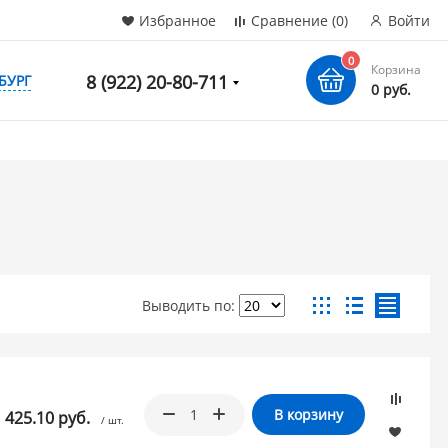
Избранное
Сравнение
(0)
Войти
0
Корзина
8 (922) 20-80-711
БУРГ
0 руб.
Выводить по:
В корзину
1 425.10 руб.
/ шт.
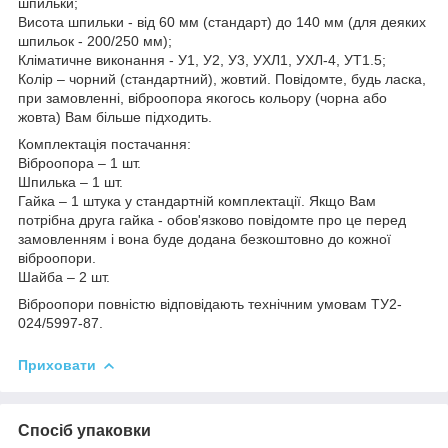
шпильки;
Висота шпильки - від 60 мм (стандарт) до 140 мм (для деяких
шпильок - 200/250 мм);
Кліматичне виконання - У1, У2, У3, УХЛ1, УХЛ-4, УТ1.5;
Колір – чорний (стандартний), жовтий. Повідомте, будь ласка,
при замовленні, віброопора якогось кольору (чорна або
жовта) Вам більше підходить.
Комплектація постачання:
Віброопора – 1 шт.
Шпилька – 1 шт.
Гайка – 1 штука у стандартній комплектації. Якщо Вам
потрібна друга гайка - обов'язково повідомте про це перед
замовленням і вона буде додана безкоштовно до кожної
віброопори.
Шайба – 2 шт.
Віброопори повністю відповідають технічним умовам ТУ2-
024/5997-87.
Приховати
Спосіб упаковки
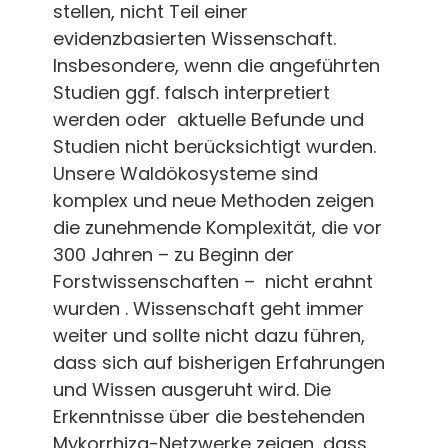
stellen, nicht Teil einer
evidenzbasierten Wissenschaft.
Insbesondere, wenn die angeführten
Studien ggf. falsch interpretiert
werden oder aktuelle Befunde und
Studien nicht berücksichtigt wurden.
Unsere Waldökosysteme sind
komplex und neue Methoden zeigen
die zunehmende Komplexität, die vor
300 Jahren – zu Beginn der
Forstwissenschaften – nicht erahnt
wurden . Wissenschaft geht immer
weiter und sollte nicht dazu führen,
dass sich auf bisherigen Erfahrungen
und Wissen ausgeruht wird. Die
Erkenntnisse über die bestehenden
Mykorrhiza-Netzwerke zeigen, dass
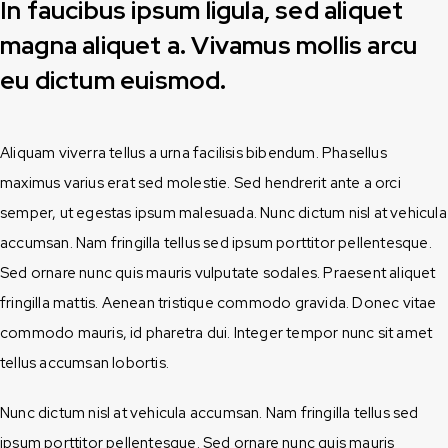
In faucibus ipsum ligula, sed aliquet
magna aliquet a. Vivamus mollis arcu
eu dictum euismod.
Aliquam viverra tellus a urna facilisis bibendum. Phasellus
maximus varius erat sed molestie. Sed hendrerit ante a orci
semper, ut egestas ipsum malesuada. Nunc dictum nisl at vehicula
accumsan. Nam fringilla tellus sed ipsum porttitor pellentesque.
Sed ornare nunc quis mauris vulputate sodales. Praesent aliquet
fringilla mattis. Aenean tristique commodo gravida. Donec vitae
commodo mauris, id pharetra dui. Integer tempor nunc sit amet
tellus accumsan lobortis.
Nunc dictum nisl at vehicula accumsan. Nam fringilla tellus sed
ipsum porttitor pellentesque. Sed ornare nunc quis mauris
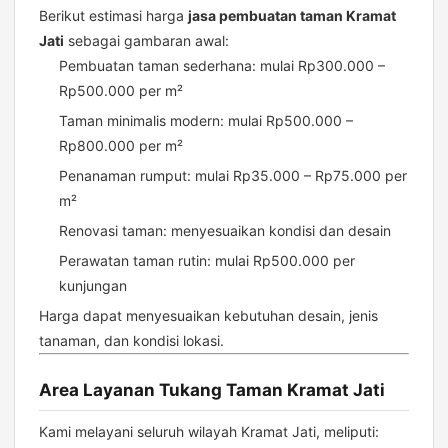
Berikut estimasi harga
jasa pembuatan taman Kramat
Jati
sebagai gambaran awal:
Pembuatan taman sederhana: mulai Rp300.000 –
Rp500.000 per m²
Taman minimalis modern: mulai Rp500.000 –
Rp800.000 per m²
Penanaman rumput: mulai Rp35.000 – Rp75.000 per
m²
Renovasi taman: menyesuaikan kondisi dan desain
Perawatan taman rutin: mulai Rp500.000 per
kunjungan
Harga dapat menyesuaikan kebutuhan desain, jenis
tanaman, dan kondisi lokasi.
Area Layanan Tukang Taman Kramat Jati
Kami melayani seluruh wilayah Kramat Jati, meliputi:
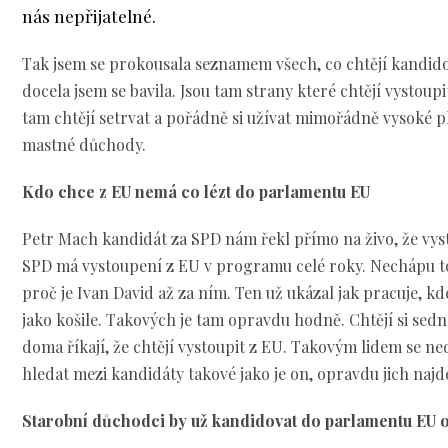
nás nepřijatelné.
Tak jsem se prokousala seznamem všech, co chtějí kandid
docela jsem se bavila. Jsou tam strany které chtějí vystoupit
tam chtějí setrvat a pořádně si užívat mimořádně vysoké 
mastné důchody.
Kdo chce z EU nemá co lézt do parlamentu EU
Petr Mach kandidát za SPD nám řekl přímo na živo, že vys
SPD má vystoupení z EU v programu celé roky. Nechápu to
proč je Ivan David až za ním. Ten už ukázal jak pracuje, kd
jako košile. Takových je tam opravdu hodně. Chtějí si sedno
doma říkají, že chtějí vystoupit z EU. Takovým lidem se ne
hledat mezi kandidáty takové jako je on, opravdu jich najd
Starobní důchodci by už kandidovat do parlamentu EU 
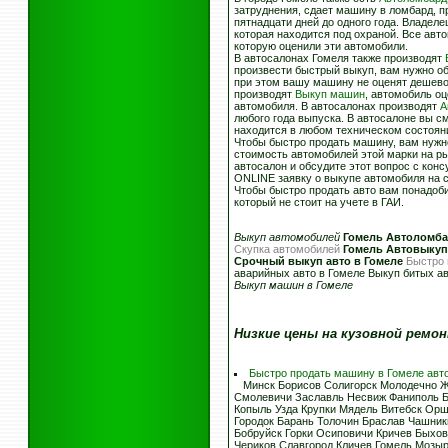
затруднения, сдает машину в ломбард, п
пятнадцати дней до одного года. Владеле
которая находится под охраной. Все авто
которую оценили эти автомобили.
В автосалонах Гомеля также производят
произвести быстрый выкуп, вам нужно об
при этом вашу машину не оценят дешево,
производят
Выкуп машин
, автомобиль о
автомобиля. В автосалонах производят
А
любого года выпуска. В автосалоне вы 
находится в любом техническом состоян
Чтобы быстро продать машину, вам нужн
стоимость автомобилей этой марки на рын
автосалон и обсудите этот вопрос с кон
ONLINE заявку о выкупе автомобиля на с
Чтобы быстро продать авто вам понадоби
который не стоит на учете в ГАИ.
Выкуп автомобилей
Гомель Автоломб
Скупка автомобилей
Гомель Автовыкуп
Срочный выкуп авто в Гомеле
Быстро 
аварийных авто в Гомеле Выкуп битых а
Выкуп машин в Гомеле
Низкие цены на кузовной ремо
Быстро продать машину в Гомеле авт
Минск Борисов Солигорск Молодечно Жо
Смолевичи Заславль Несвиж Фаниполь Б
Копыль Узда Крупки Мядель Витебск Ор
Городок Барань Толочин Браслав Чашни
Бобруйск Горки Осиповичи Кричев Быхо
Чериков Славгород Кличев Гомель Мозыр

----------------

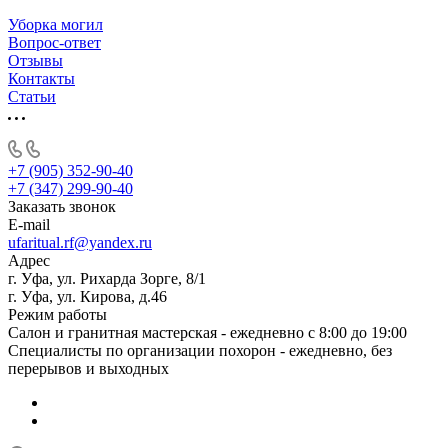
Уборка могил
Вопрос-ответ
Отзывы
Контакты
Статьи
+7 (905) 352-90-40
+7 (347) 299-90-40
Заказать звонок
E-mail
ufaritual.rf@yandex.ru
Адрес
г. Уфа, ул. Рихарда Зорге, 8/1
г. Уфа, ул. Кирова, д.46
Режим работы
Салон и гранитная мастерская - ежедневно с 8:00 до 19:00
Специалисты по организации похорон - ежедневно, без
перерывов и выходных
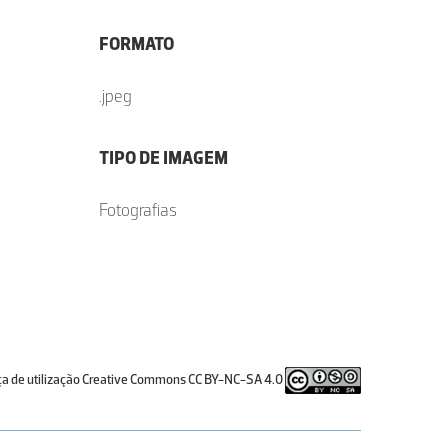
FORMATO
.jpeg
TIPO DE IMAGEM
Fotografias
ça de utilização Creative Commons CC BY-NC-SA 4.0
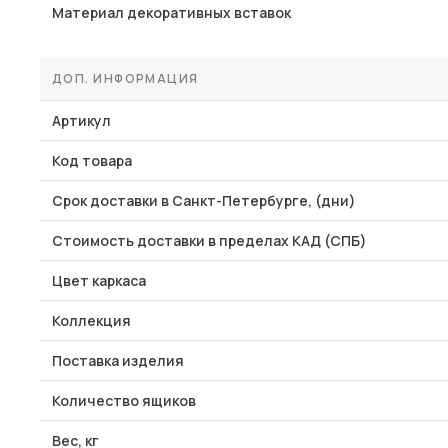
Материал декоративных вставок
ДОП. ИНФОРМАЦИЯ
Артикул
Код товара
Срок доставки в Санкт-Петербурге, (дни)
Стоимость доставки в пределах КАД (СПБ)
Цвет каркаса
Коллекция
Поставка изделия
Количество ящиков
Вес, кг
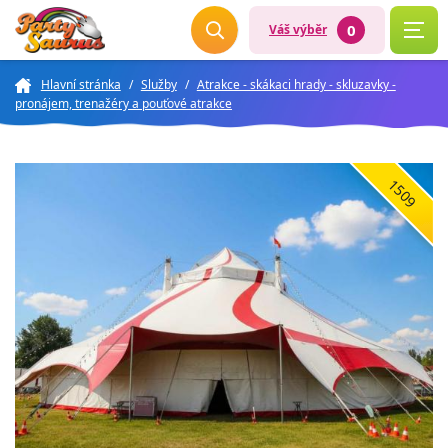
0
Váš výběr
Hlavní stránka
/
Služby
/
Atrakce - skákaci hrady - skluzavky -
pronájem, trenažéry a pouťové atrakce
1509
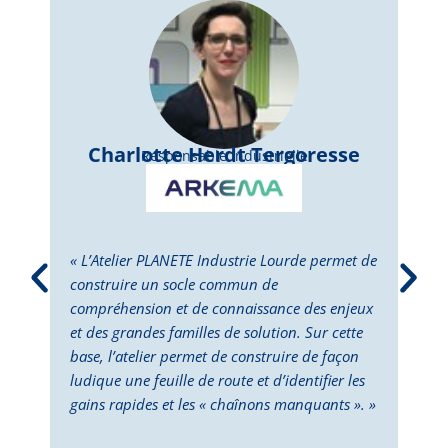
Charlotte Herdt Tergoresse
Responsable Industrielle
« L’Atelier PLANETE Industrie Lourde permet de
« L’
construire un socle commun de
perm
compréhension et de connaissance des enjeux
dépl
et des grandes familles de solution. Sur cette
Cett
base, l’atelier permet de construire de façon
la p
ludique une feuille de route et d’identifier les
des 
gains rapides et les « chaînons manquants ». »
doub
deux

----------------

» **WORK ORDER**
State how many lines of the records above contain the word "kondisi", and give only that number.

» **REPLY**
2